Setibanya di rumah, aku disodorkan permohonan maaf dan uang besar dari Madonna universitas, dan otakku hampir mengalami kerusakan. Aku sama sekali tidak mengerti. Apa yang terjadi dalam waktu beberapa belas menit aku pergi ke konbini? 

"Uhm, bagaimana kalau kita duduk dan berbicara di dalam kamar? Ini kan, di pintu masuk..."

Dengan segenap ketenangan yang masih tersisa, aku berusaha untuk mengusulkan itu. Senpai mengangkat kepalanya dan mengeluarkan tumpukan uang ke depannya. Seolah-olah meminta agar aku segera menerimanya. 

"Tidak, tidak, aku tidak bisa menerimanya!" 

"Apakah, apakah itu berarti jumlahnya tidak cukup?"


"Bukan begitu──"

"Nah, ini, kalung dan jam tanganku. Kalau dijual, mungkin bisa jadi beberapa juta yen."

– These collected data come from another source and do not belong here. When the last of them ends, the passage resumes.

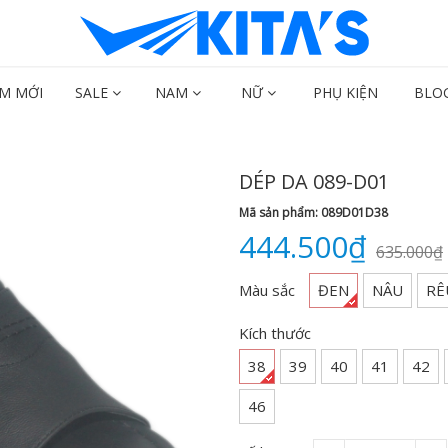
M MỚI
SALE
NAM
NỮ
PHỤ KIỆN
BLO
DÉP DA 089-D01
Mã sản phẩm: 089D01D38
444.500₫
635.000₫
Màu sắc
ĐEN
NÂU
RÊ
Kích thước
38
39
40
41
42
46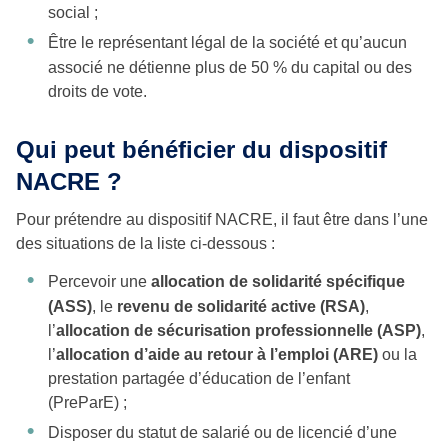
social ;
Être le représentant légal de la société et qu’aucun
associé ne détienne plus de 50 % du capital ou des
droits de vote.
Qui peut bénéficier du dispositif
NACRE ?
Pour prétendre au dispositif NACRE, il faut être dans l’une
des situations de la liste ci-dessous :
Percevoir une
allocation de solidarité spécifique
(ASS)
, le
revenu de solidarité active (RSA)
,
l’
allocation de sécurisation professionnelle (ASP)
,
l’
allocation d’aide au retour à l’emploi (ARE)
ou la
prestation partagée d’éducation de l’enfant
(PreParE) ;
Disposer du statut de salarié ou de licencié d’une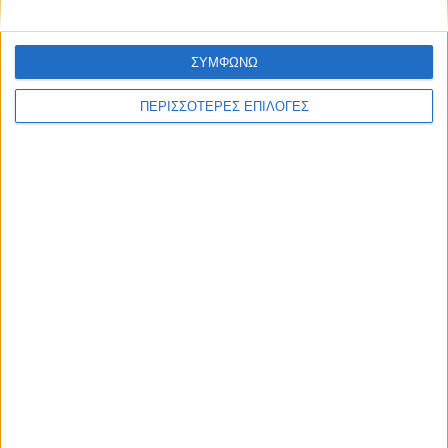
ΣΥΜΦΩΝΩ
ΠΕΡΙΣΣΟΤΕΡΕΣ ΕΠΙΛΟΓΕΣ
ΔΙΕΘΝΗ
Έκθεση-σοκ για τη Βενεζουέλα:
Υποσιτισμός, σκέψεις αυτοκτονίας και
τεράστιες ελλείψεις στα σχολεία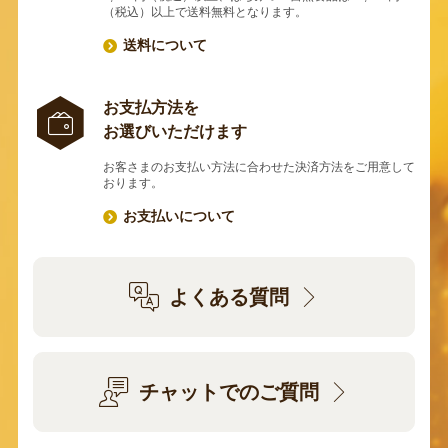
（税込）以上で送料無料となります。
送料について
お支払方法を
お選びいただけます
お客さまのお支払い方法に合わせた決済方法をご用意して
おります。
お支払いについて
よくある質問
チャットでのご質問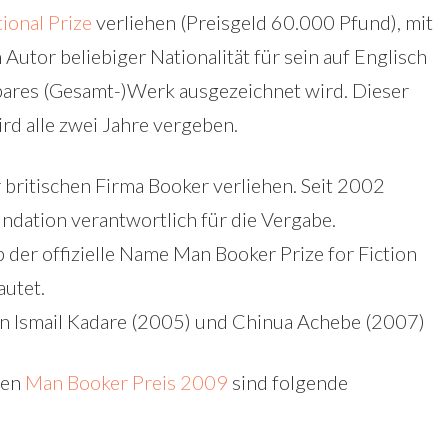
tional Prize
verliehen (Preisgeld 60.000 Pfund), mit
 Autor beliebiger Nationalität für sein auf Englisch
ares (Gesamt-)Werk ausgezeichnet wird. Dieser
ird alle zwei Jahre vergeben.
 britischen Firma Booker verliehen. Seit 2002
undation verantwortlich für die Vergabe.
der offizielle Name Man Booker Prize for Fiction
autet.
en Ismail Kadare (2005) und Chinua Achebe (2007)
len
Man Booker Preis 2009
sind folgende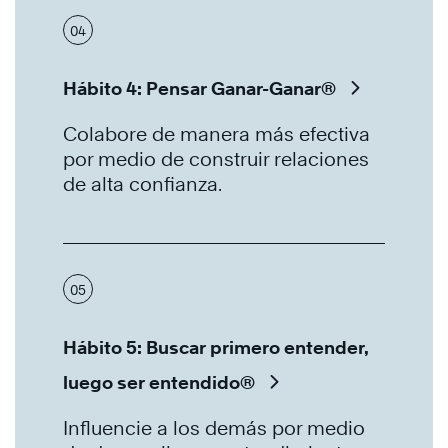
04
Hábito 4: Pensar Ganar-Ganar®
Colabore de manera más efectiva
por medio de construir relaciones
de alta confianza.
05
Hábito 5: Buscar primero entender,
luego ser entendido®
Influencie a los demás por medio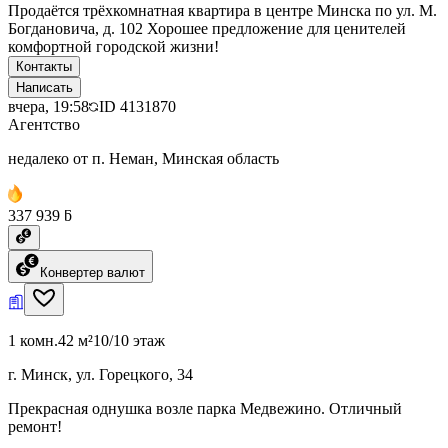
Продаётся трёхкомнатная квартира в центре Минска по ул. М.
Богдановича, д. 102 Хорошее предложение для ценителей
комфортной городской жизни!
Контакты
Написать
вчера, 19:58
ID
4131870
Агентство
недалеко от п. Неман, Минская область
337 939 ƃ
Конвертер валют
1 комн.
42 м²
10/10 этаж
г. Минск, ул. Горецкого, 34
Прекрасная однушка возле парка Медвежино. Отличный
ремонт!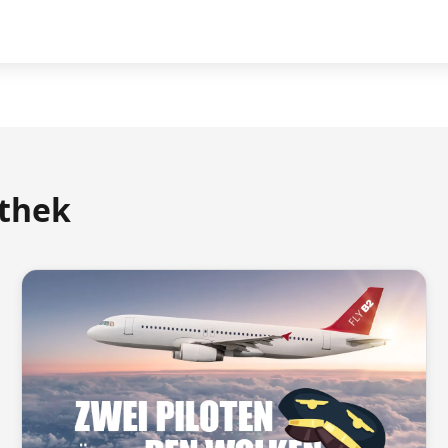
athek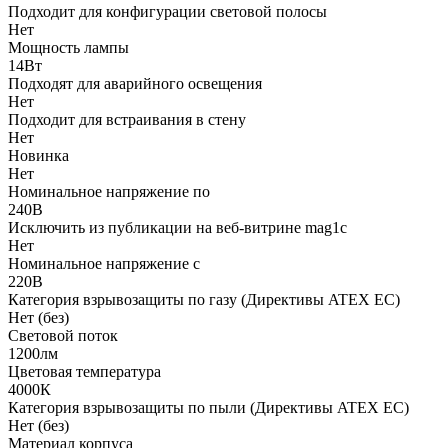
Подходит для конфигурации световой полосы
Нет
Мощность лампы
14Вт
Подходят для аварийного освещения
Нет
Подходит для встраивания в стену
Нет
Новинка
Нет
Номинальное напряжение по
240В
Исключить из публикации на веб-витрине mag1c
Нет
Номинальное напряжение с
220В
Категория взрывозащиты по газу (Директивы ATEX ЕС)
Нет (без)
Световой поток
1200лм
Цветовая температура
4000К
Категория взрывозащиты по пыли (Директивы ATEX ЕС)
Нет (без)
Материал корпуса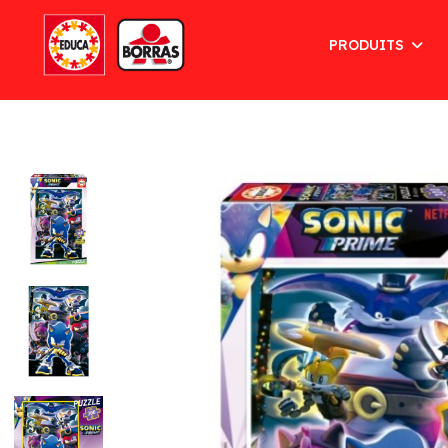
PRODUITS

"Hah, tidak mungkin aku menerimanya!! Uang sebanyak itu!!"

"Lalu, sebenarnya, apa yang harus ku lakukan…?"

Suara yang terlalu keras mungkin membuat tetangga membuka pintu dan melihat ke arah kami.

Ini buruk. Aku memberi sedikit anggukan dan cepat-cepat masuk ke dalam ruangan apartemen. Lalu aku mengambil kembali tumpukan uang dan menarik lengan senpai untuk segera masuk ke dalam ruangan.

"…Jadi, apa yang kamu maksud dengan "lupakan saja"?"

Aku membuatnya duduk di sofa, meletakkan teh yang ku beli di konbini dan tumpukan uang yang ku ambil di atas meja.

Aku duduk di lantai, menghela napas lega.

"Aku sedang mabuk, dan menunjukkan diriku yang sebenarnya. Menangis seperti anak kecil, bergantung… Aku akan sangat kesulitan jika orang-orang menyebarkan aib itu."

"…Jadi, yang biasanya kamu tunjukkan itu hanyalah akting?"

"Iya!! Apakah itu salah?"

Dengan kasar, senpai berkata, terkejut dan menundukkan pandangannya ke lantai.

"…Kamu pasti kecewa, kan? Meskipun terlihat seperti gadis terhormat, tapi isi dalamnya biasa saja, pasti mengecewakan…"

Dengan ekspresi datar yang tampak kaku, air mata mulai menggenang di matanya.

Mengkhianati harapan seseorang sangat menakutkan hingga membuatnya ingin menangis.

Aku merasa iba melihat senpai seperti itu.

"Aku merasa agak terkejut, tapi aku tidak berpikir tentang kekecewaan atau harapan yang tidak terpenuhi."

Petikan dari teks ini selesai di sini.